I was able to enjoy Thanksgiving with my sisters Darleen and Janet and my various nieces, nephews, grand-nephew, and a couple of new-born grand-nieces.  First time in more than a decade that I’ve been able to spend the holiday with family, so that was very special.   We were able to enjoy some Broadway shows and even a Giants game (the G-Men won, wonder of wonders), and of course I saw my various agents and editors and publishers, many of whom are based in the city.

It wasn’t all pleasure, though.  Most of the trip was business: the long-planned launch of my new Westeros book, FIRE & BLOOD.

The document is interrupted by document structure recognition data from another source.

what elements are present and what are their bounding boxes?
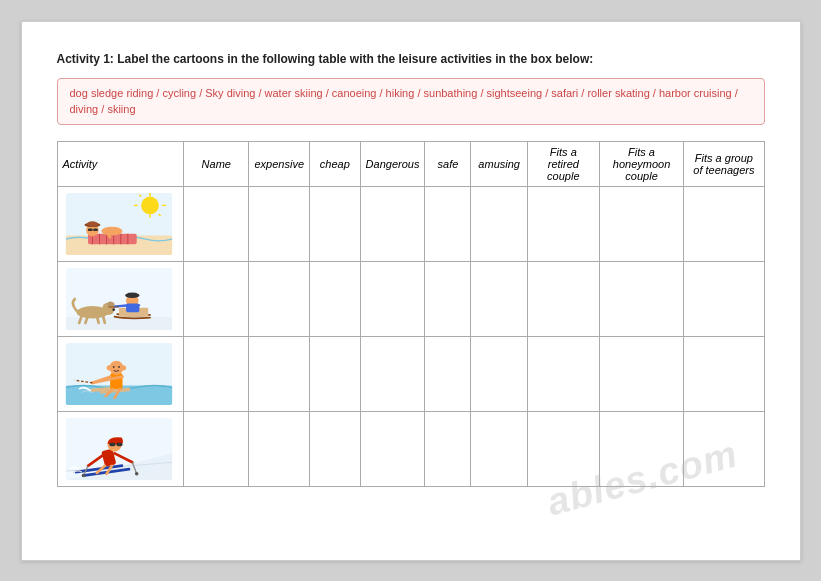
retired-cell-4[interactable] <box>527 411 599 486</box>
svg-rect-64 <box>109 442 115 446</box>
sunbathing-image <box>64 193 174 255</box>
expensive-cell-4[interactable] <box>249 411 310 486</box>
amusing-cell-2[interactable] <box>471 261 527 336</box>
honeymoon-cell-2[interactable] <box>599 261 683 336</box>
svg-point-36 <box>112 308 115 311</box>
svg-point-51 <box>120 365 125 370</box>
retired-cell-2[interactable] <box>527 261 599 336</box>
cheap-cell-1[interactable] <box>310 186 361 261</box>
header-activity: Activity <box>57 141 184 186</box>
dangerous-cell-1[interactable] <box>360 186 425 261</box>
svg-line-40 <box>103 315 105 322</box>
svg-point-22 <box>87 221 98 226</box>
teenagers-cell-4[interactable] <box>684 411 764 486</box>
svg-point-50 <box>106 365 111 370</box>
activity-cell-2 <box>57 261 184 336</box>
honeymoon-cell-4[interactable] <box>599 411 683 486</box>
table-row <box>57 261 764 336</box>
water-skiing-image <box>64 343 174 405</box>
honeymoon-cell-3[interactable] <box>599 336 683 411</box>
retired-cell-3[interactable] <box>527 336 599 411</box>
dangerous-cell-2[interactable] <box>360 261 425 336</box>
teenagers-cell-3[interactable] <box>684 336 764 411</box>
activity-cell-3 <box>57 336 184 411</box>
name-cell-2[interactable] <box>184 261 249 336</box>
cheap-cell-4[interactable] <box>310 411 361 486</box>
header-safe: safe <box>425 141 471 186</box>
skiing-image <box>64 418 174 480</box>
activity-table: Activity Name expensive cheap Dangerous … <box>57 141 765 487</box>
safe-cell-3[interactable] <box>425 336 471 411</box>
svg-point-71 <box>134 472 138 476</box>
worksheet-page: Activity 1: Label the cartoons in the fo… <box>21 21 801 561</box>
svg-point-1 <box>141 196 159 214</box>
header-teenagers: Fits a group of teenagers <box>684 141 764 186</box>
safe-cell-4[interactable] <box>425 411 471 486</box>
header-name: Name <box>184 141 249 186</box>
svg-line-39 <box>96 315 98 322</box>
table-row <box>57 336 764 411</box>
svg-rect-32 <box>127 292 136 296</box>
header-retired: Fits a retired couple <box>527 141 599 186</box>
dangerous-cell-3[interactable] <box>360 336 425 411</box>
teenagers-cell-2[interactable] <box>684 261 764 336</box>
instruction-text: Activity 1: Label the cartoons in the fo… <box>57 52 765 66</box>
name-cell-3[interactable] <box>184 336 249 411</box>
honeymoon-cell-1[interactable] <box>599 186 683 261</box>
header-expensive: expensive <box>249 141 310 186</box>
activity-cell-4 <box>57 411 184 486</box>
header-amusing: amusing <box>471 141 527 186</box>
dangerous-cell-4[interactable] <box>360 411 425 486</box>
header-dangerous: Dangerous <box>360 141 425 186</box>
svg-point-49 <box>118 366 120 368</box>
svg-rect-46 <box>110 373 122 389</box>
dog-sledge-image <box>64 268 174 330</box>
table-header-row: Activity Name expensive cheap Dangerous … <box>57 141 764 186</box>
cheap-cell-3[interactable] <box>310 336 361 411</box>
svg-point-70 <box>81 473 85 477</box>
svg-rect-65 <box>116 442 122 446</box>
expensive-cell-1[interactable] <box>249 186 310 261</box>
svg-rect-19 <box>93 228 97 231</box>
safe-cell-1[interactable] <box>425 186 471 261</box>
name-cell-4[interactable] <box>184 411 249 486</box>
amusing-cell-1[interactable] <box>471 186 527 261</box>
amusing-cell-3[interactable] <box>471 336 527 411</box>
safe-cell-2[interactable] <box>425 261 471 336</box>
activity-cell-1 <box>57 186 184 261</box>
teenagers-cell-1[interactable] <box>684 186 764 261</box>
svg-rect-18 <box>88 228 92 231</box>
table-row <box>57 186 764 261</box>
expensive-cell-3[interactable] <box>249 336 310 411</box>
amusing-cell-4[interactable] <box>471 411 527 486</box>
header-cheap: cheap <box>310 141 361 186</box>
svg-point-48 <box>112 366 114 368</box>
table-row <box>57 411 764 486</box>
header-honeymoon: Fits a honeymoon couple <box>599 141 683 186</box>
name-cell-1[interactable] <box>184 186 249 261</box>
retired-cell-1[interactable] <box>527 186 599 261</box>
expensive-cell-2[interactable] <box>249 261 310 336</box>
cheap-cell-2[interactable] <box>310 261 361 336</box>
word-box: dog sledge riding / cycling / Sky diving… <box>57 78 765 125</box>
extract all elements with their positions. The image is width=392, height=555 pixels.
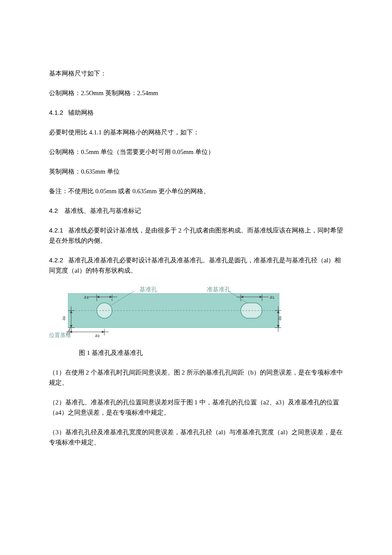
- paragraph-metric-aux: 公制网格：0.5mm 单位（当需要更小时可用 0.05mm 单位）: [49, 147, 343, 157]
- paragraph-item-2: （2）基准孔、准基准孔的孔位置同意误差对应于图 1 中，基准孔的孔位置（a2、a…: [49, 397, 343, 418]
- paragraph-imperial-aux: 英制网格：0.635mm 单位: [49, 166, 343, 177]
- label-weizhi: 位置基准: [49, 332, 71, 338]
- paragraph-note: 备注：不使用比 0.05mm 或者 0.635mm 更小单位的网格。: [49, 186, 343, 196]
- label-a3-right: a₃: [277, 316, 281, 320]
- section-number: 4.2.2: [49, 256, 63, 264]
- label-a2: a₂: [95, 332, 100, 338]
- section-number: 4.2: [49, 207, 58, 214]
- figure-diagram: a₁ a₁ 基准孔 准基准孔 a₃ a₃ a₂ 位置基准: [49, 285, 281, 338]
- svg-marker-28: [102, 331, 104, 333]
- label-a3-left: a₃: [61, 316, 66, 320]
- section-4-1-2: 4.1.2 辅助网格: [49, 108, 343, 118]
- section-number: 4.1.2: [49, 109, 63, 116]
- label-a1-right: a₁: [270, 293, 274, 300]
- section-4-2: 4.2 基准线、基准孔与基准标记: [49, 206, 343, 216]
- paragraph-metric-imperial: 公制网格：2.5Omm 英制网格：2.54mm: [49, 88, 343, 98]
- figure-caption: 图 1 基准孔及准基准孔: [79, 348, 343, 358]
- section-content: 基准孔及准基准孔必要时设计基准孔及准基准孔。基准孔是圆孔，准基准孔是与基准孔径（…: [49, 257, 341, 274]
- paragraph-item-3: （3）基准孔孔径及准基准孔宽度的同意误差，基准孔孔径（al）与准基准孔宽度（al…: [49, 427, 343, 447]
- label-jizhunk: 基准孔: [139, 286, 157, 293]
- section-4-2-1: 4.2.1 基准线必要时设计基准线，是由很多于 2 个孔或者由图形构成。而基准线…: [49, 225, 343, 246]
- paragraph-item-1: （1）在使用 2 个基准孔时孔间距同意误差。图 2 所示的基准孔孔间距（b）的同…: [49, 367, 343, 388]
- paragraph-aux-grid-intro: 必要时使用比 4.1.1 的基本网格小的网格尺寸，如下：: [49, 127, 343, 137]
- figure-1: a₁ a₁ 基准孔 准基准孔 a₃ a₃ a₂ 位置基准: [49, 285, 343, 338]
- section-4-2-2: 4.2.2 基准孔及准基准孔必要时设计基准孔及准基准孔。基准孔是圆孔，准基准孔是…: [49, 255, 343, 276]
- section-title: 基准线、基准孔与基准标记: [64, 207, 141, 214]
- section-title: 辅助网格: [68, 109, 94, 116]
- section-number: 4.2.1: [49, 227, 63, 234]
- section-content: 基准线必要时设计基准线，是由很多于 2 个孔或者由图形构成。而基准线应该在网格上…: [49, 227, 343, 244]
- paragraph-basic-grid-intro: 基本网格尺寸如下：: [49, 68, 343, 78]
- label-a1-left: a₁: [84, 293, 89, 300]
- label-zhunjizhunk: 准基准孔: [207, 286, 231, 293]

I had barely gotten off the plane when I had to report to Random House to sign (ahem) “a few copies.”

a few copies

“A few” in this case translates to 1600 copies, all earmarked for the official FIRE & BLOOD launch on November 19 at Loew’s Jersey, an enormous 1930s movie palace in Journal Square, Jersey City.   I spent many a Saturday afternoon at Loew’s (and the other great movie palaces in Journal Square, the State and the Stanley), when I was a kid growing up in Bayonne.   It’s a magnificent theatre, a real treasure… and it came within a hair’s breath of being torn down a few years ago, before a group of cinema lovers and preservationists called the Friends of the Loew’s stepped in to save it.   Being featured on the marquee of this amazing theatre where once I saw films like BEN-HUR and LAWRENCE OF ARABIA was a real joy for me.

The evening was a HUGE amount of fun, in no small part thanks to my friend John  Hodgman, who hosted the event and conducted the interview.   If you weren’t able to get into Loew’s, you can find the entire thing on the net:

(The organ was amazing as well.  Another cool thing about the Loew’s).

The crowd was wonderful, the theatre was beautiful, John was a delight; all in all, it was a great evening, and the perfect way to introduce FIRE & BLOOD to the world.

It was not my only event, however.  The next night, I appeared on THE LATE SHOW with Stephen Colbert (inside another historic theatre, the Ed Sullivan, the same stage where Elvis, the Beatles, and Topo Gigio once trod).   Stephen and I have a lot in common: we’ve both Northwestern alums and comic book fans, and he loves Tolkien even more than I do.   We could have talked for hours, but we had only a few minutes:

New York is indeed a helluva town, like the song says.   It’s always good to come back for a visit, and this trip was especially satisfying.  My thanks to all those who helped make it special: John Hodgman, Stephen Colbert and his producers, Anne Groell, Scott Shannon, David Moench and my wonderful team at Random House, my agents Kay McCauley and Chris Lotts, my fearless minions Lenore and Sid, my family… and of course, Parris.

I hope all of you reading this had a great Turkey Day.   Gobble gobble.

(FIRE & BLOOD is now available from your favorite local bookshop or online bookseller.   If you want a signed copy and missed the Loew’s event, however, you can place a mail order with the Jean Cocteau Cinema).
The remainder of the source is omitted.